The new general manager of Australia-based Beyond Television tells TBI about changing international perceptions of the business and why he’s targeting UK broadcasters.
Michael Murphy is best known as the founder of Ireland’s Channel 6 (since bought by TV3 and rebranded 3e) and former director of programmes at TV3. He has also, since 2004, been a non-executive director of producer and distributor Beyond Television. In February he was installed as acting general manager replacing Fiona Crago after she left to pursue a veterinary qualification after 16 years at Beyond (she remains a director of Australian rights and copyright organisation Screenrights). He has now taken on the position on a permanent basis.
In a distribution world dominated by studios and super indies, Murphy says there is still room for the likes of Beyond, which has a catalogue of about 4,000 hours stretching back thirty years and employs about 200 people. “There has, for good and bad, been a lot of consolidation, but we are a strong, independent mid-sized company.

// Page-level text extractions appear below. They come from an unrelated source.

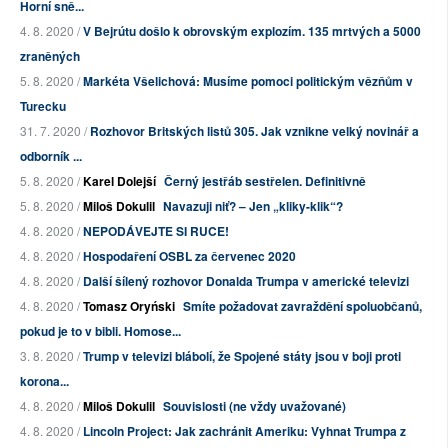
Horní sně...
4. 8. 2020 /
V Bejrútu došlo k obrovským explozím. 135 mrtvých a 5000
zraněných
5. 8. 2020 /
Markéta Všelichová: Musíme pomoci politickým vězňům v
Turecku
31. 7. 2020 /
Rozhovor Britských listů 305. Jak vznikne velký novinář a
odborník ...
5. 8. 2020 /
Karel Dolejší
Černý jestřáb sestřelen. Definitivně
5. 8. 2020 /
Miloš Dokulil
Navazuji niť? – Jen „kliky-klik“?
4. 8. 2020 /
NEPODÁVEJTE SI RUCE!
4. 8. 2020 /
Hospodaření OSBL za červenec 2020
4. 8. 2020 /
Další šílený rozhovor Donalda Trumpa v americké televizi
4. 8. 2020 /
Tomasz Oryński
Smíte požadovat zavraždění spoluobčanů,
pokud je to v bibli. Homose...
3. 8. 2020 /
Trump v televizi blábolí, že Spojené státy jsou v boji proti
korona...
4. 8. 2020 /
Miloš Dokulil
Souvislosti (ne vždy uvažované)
4. 8. 2020 /
Lincoln Project: Jak zachránit Ameriku: Vyhnat Trumpa z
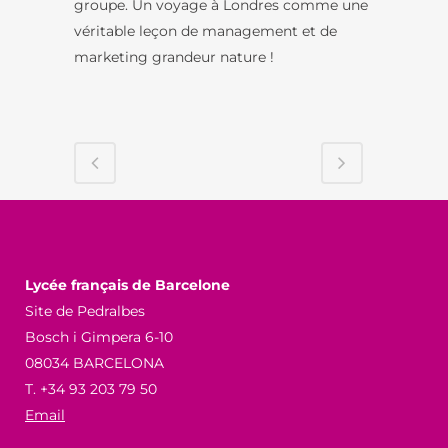
groupe. Un voyage à Londres comme une
véritable leçon de management et de
marketing grandeur nature !
Lycée français de Barcelone
Site de Pedralbes
Bosch i Gimpera 6-10
08034 BARCELONA
T. +34 93 203 79 50
Email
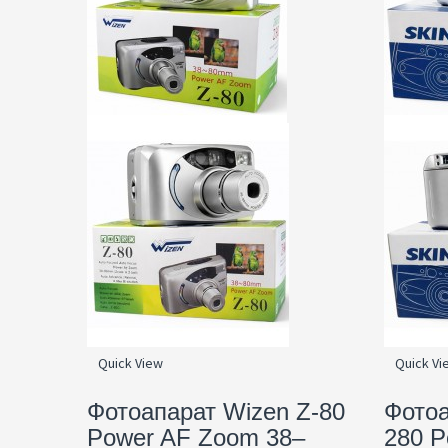
Quick View
Quick Vi
Фотоапарат Wizen Z-80
Фотоа
Power AF Zoom 38–
280 P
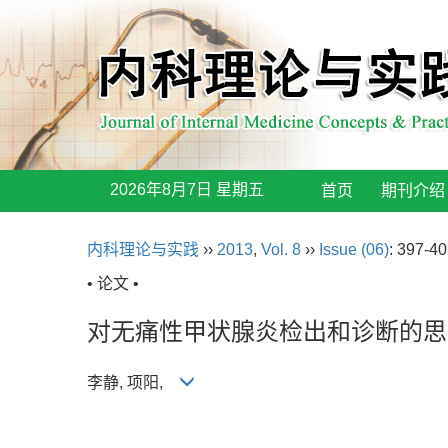
2026年8月7日 星期五
首页
期刊介绍
内科理论与实践
››
2013
,
Vol. 8
››
Issue (06)
: 397-40
• 论文 •
对无痛性甲状腺炎检出和诊断的思
李静, 项阳,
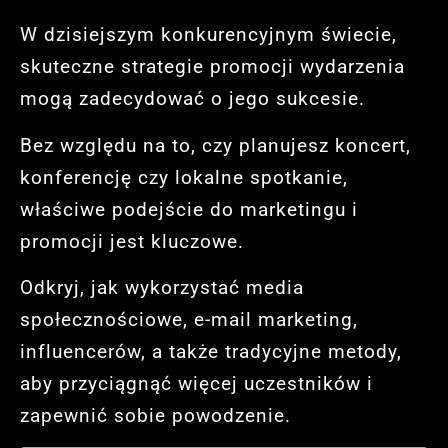
W dzisiejszym konkurencyjnym świecie,
skuteczne strategie promocji wydarzenia
mogą zadecydować o jego sukcesie.
Bez względu na to, czy planujesz koncert,
konferencję czy lokalne spotkanie,
właściwe podejście do marketingu i
promocji jest kluczowe.
Odkryj, jak wykorzystać media
społecznościowe, e-mail marketing,
influencerów, a także tradycyjne metody,
aby przyciągnąć więcej uczestników i
zapewnić sobie powodzenie.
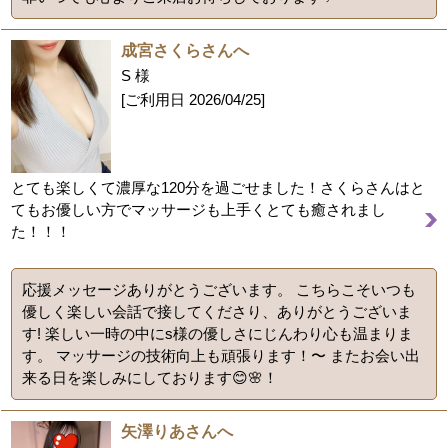
成宮さくらさんへ
S 様
[ご利用日
2026/04/25
]
とても楽しくて濃厚な120分を過ごせました！さくらさんはと
てもお優しい方でマッサージも上手くとても癒されまし
た！！！
応援メッセージありがとうございます。 こちらこそいつも
優しく楽しい会話で接してくださり、ありがとうございま
す! 楽しい一時の中にs様の優しさにじんわり心も温まりま
す。 マッサージの技術向上も頑張ります！〜 またお会い出
来る日を楽しみにしております😊🌸！
矢澤りあさんへ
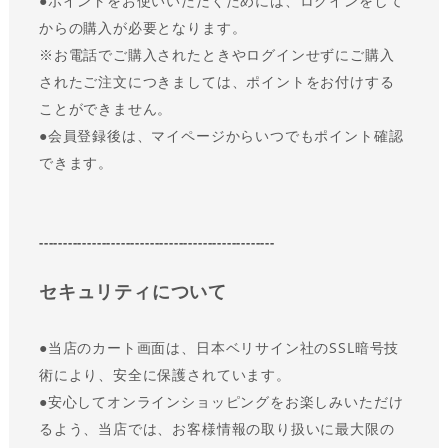
●
ポイントをお使いいただくためには、ログインをして
からの購入が必要となります。
※お電話でご購入されたときやログインせずにご購入
されたご注文につきましては、ポイントをお付けする
ことができません。
●会員登録後は、マイページからいつでもポイント確認
できます。
-------------------------------------------------
セキュリティについて
●
当店のカート画面は、日本ベリサイン社のSSL暗号技
術により、安全に保護されています。
●
安心してオンラインショッピングをお楽しみいただけ
るよう、当店では、お客様情報の取り扱いに最大限の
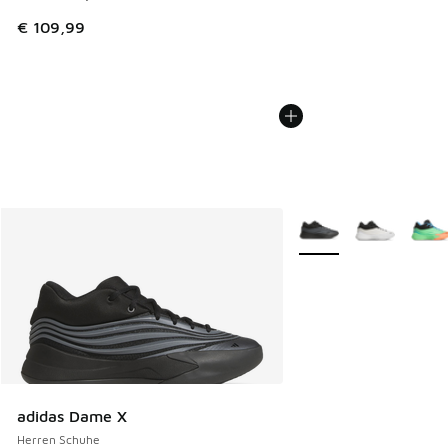
€ 109,99
Weitere Farben verfüg
adidas Dame X
Herren Schuhe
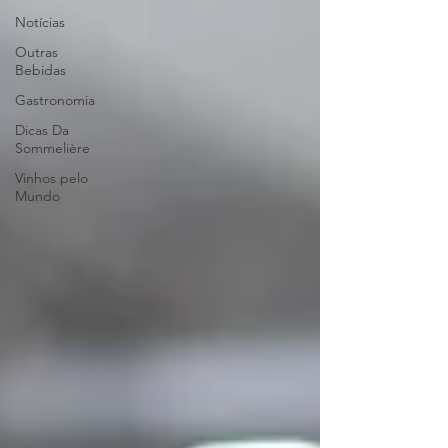
Notícias
Outras
Bebidas
Gastronomia
Dicas Da
Sommelière
Vinhos pelo
Mundo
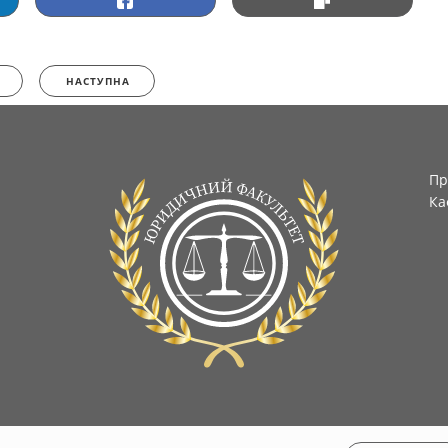
НАСТУПНА
Пр
Ка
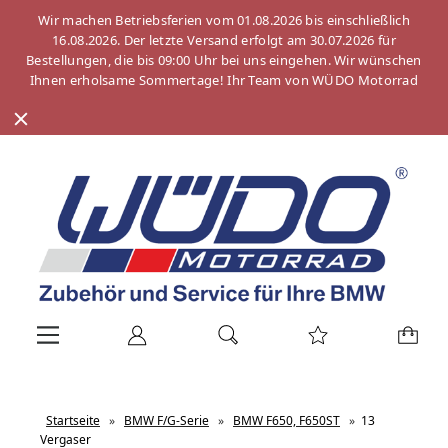
Wir machen Betriebsferien vom 01.08.2026 bis einschließlich
16.08.2026. Der letzte Versand erfolgt am 30.07.2026 für
Bestellungen, die bis 09:00 Uhr bei uns eingehen. Wir wünschen
Ihnen erholsame Sommertage! Ihr Team von WÜDO Motorrad
Startseite
»
BMW F/G-Serie
»
BMW F650, F650ST
»
13
Vergaser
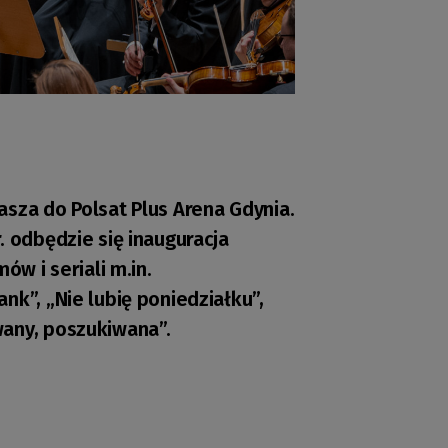
asza do Polsat Plus Arena Gdynia.
. odbędzie się inauguracja
ów i seriali m.in.
nk”, „Nie lubię poniedziałku”,
wany, poszukiwana”.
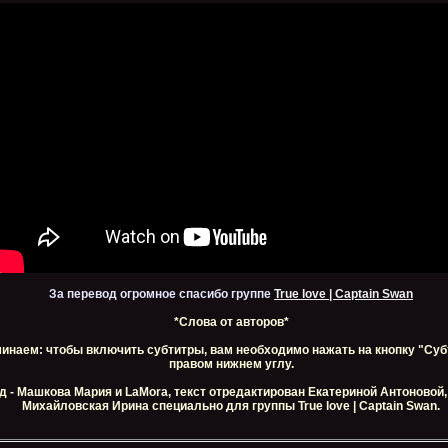
За перевод огромное спасибо группе
True love | Captain Swan
*Слова от авторов*
инаем: чтобы включить субтитры, вам необходимо нажать на кнопку "Суб
правом нижнем углу.
д - Машкова Мария и LaMora, текст отредактирован Екатериной Антоновой
Михайловская Ирина специально для группы True love | Captain Swan.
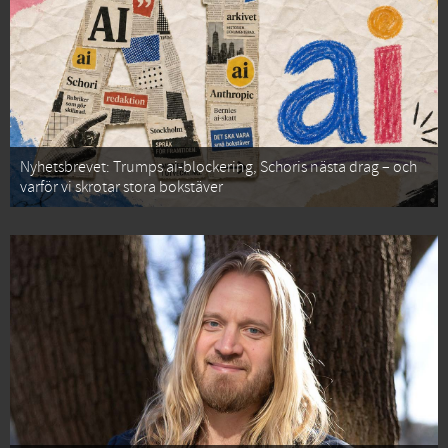
Nyhetsbrevet: Trumps ai-blockering, Schoris nästa drag – och
varför vi skrotar stora bokstäver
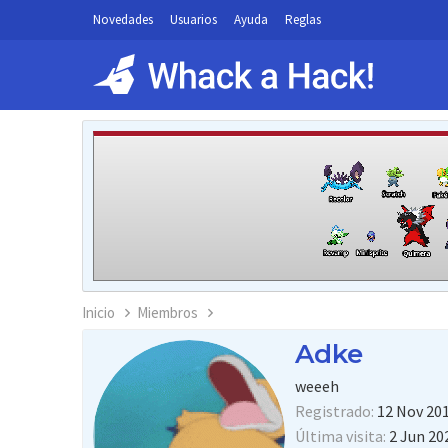
Novedades
Usuarios
Ayuda
Reglas
Inicio
Miembros
Adke
weeeh
Registrado
12 Nov 20
Última visita
2 Jun 20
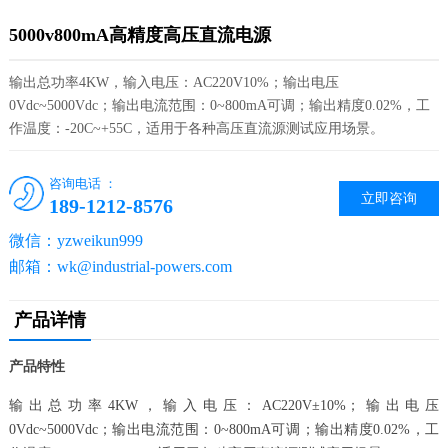
5000v800mA高精度高压直流电源
输出总功率4KW，输入电压：AC220V10%；输出电压
0Vdc~5000Vdc；输出电流范围：0~800mA可调；输出精度0.02%，工
作温度：-20C~+55C，适用于各种高压直流源测试应用场景。
咨询电话 ：
立即咨询
189-1212-8576
微信：yzweikun999
邮箱：wk@industrial-powers.com
产品详情
产品特性
输出总功率4KW，输入电压：AC220V±10%；输出电压
0Vdc~5000Vdc；输出电流范围：0~800mA可调；输出精度0.02%，工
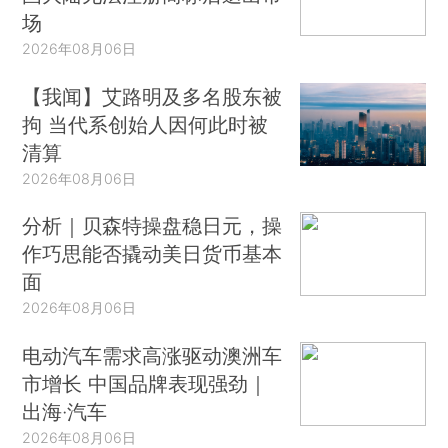
场
2026年08月06日
【我闻】艾路明及多名股东被
拘 当代系创始人因何此时被
清算
2026年08月06日
分析｜贝森特操盘稳日元，操
作巧思能否撬动美日货币基本
面
2026年08月06日
电动汽车需求高涨驱动澳洲车
市增长 中国品牌表现强劲｜
出海·汽车
2026年08月06日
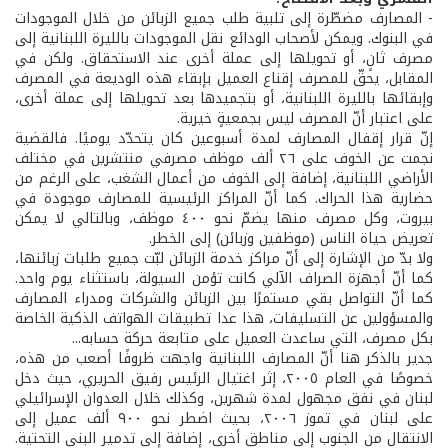
- المصارف مضطّرة إلى تلبية طلب جميع الزبائن من خلال الموجودات
في البنوك. ويمكن لأصحاب الودائع نقل الموجودات بالليرة اللبنانية إلى
مصرف ثانٍ، أو تحويلها إلى عملة أخرى عند الاستحقاق. ولكن في
المقابل، يحقّ للمصرف إقناع العميل بإبقاء هذه الوديعة في المصرف
وإبقائها بالليرة اللبنانية، أو بتجميدها بعد تحويلها إلى عملة أخرى،
على اعتبار أنّ المصرف ليس بجمعيةٍ خيرية.
إنّ قرار إقفال المصارف لمدة أسبوعين كان يتحدّد يوميًا. فالقضية
نجمت عن الخوف على ٢٦ ألف موظف مصرفي منتشرين في مختلف
الأراضي اللبنانية، إضافة إلى الخوف من أعمال الشغب، على الرغم من
حضارية هذا الحراك. كما أنّ المراكز الرئيسية للمصارف موجودة في
بيروت، وكل مصرف منها يضمّ نحو ٤٠٠ موظف، وبالتالي لا يمكن
تعريض حياة الناس (موظفين وزبائن) إلى الخطر.
ولا بدّ من الإشارة إلى أنّ مراكز خدمة الزبائن لبّت جميع طلبات زبائنها،
كما أنّ أجهزة الصراف الآلي كانت تؤمن السيولة، باستثناء يوم واحد.
كما أنّ التواصل بقي مستمرًا بين الزبائن والشركات ومدراء المصارف
والمسؤولين عن التسليفات، هذا عدا تطبيقات الهواتف الذكية الخاصة
بكل مصرف، التي ساعدت العميل على متابعة حركة حسابه...
جدير بالذكر هنا أنّ المصارف اللبنانية واجهت ظروفًا أصعب من هذه،
خصوصًا في العام ٢٠٠٥، إثر اغتيال الرئيس رفيق الحريري، حيث دخل
لبنان في نفق مجهول لمدة شهرين، وكذلك خلال العدوان الإسرائيلي
على لبنان في تموز ٢٠٠٦، بحيث اضطر نحو ٩٠٠ ألف عميل إلى
الانتقال من الجنوب إلى مناطق أخرى، إضافة إلى تدمير البنى التحتية.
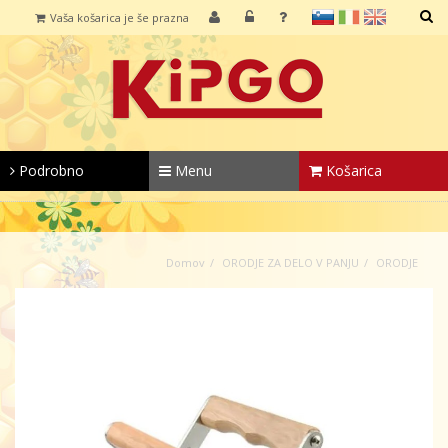
sl
it
en
Vaša košarica je še prazna
IŠČI
Podrobno
Menu
Košarica
Domov
ORODJE ZA DELO V PANJU
ORODJE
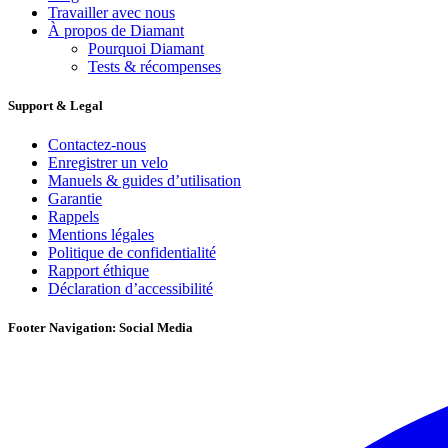
Travailler avec nous
À propos de Diamant
Pourquoi Diamant
Tests & récompenses
Support & Legal
Contactez-nous
Enregistrer un velo
Manuels & guides d’utilisation
Garantie
Rappels
Mentions légales
Politique de confidentialité
Rapport éthique
Déclaration d’accessibilité
Footer Navigation: Social Media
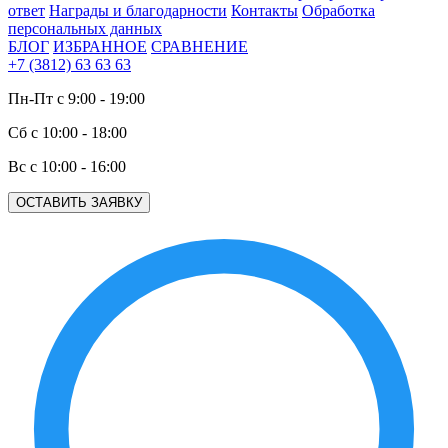
ответ
Награды и благодарности
Контакты
Обработка
персональных данных
БЛОГ
ИЗБРАННОЕ
СРАВНЕНИЕ
+7 (3812) 63 63 63
Пн-Пт с 9:00 - 19:00
Сб с 10:00 - 18:00
Вс с 10:00 - 16:00
ОСТАВИТЬ ЗАЯВКУ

There are the consolidated companies and the big studios and then Beyond comes in the category after that.”
In terms of pulling in third-party rights, Murphy says that Beyond has a couple of key advantages. One is a track record – it was created in 1984 – and the other is its financial position. “Beyond stands out because of its longevity and because we have no debt – that is attractive to producers. We have the size and clout to give visibility to their programmes and they know we can pay and pay on time.”
The company is listed on the Australian Stock Exchange and with former boss Crago based in its Southern Hemisphere HQ is regarded by many as an Australian firm. Murphy is keen to change that perception.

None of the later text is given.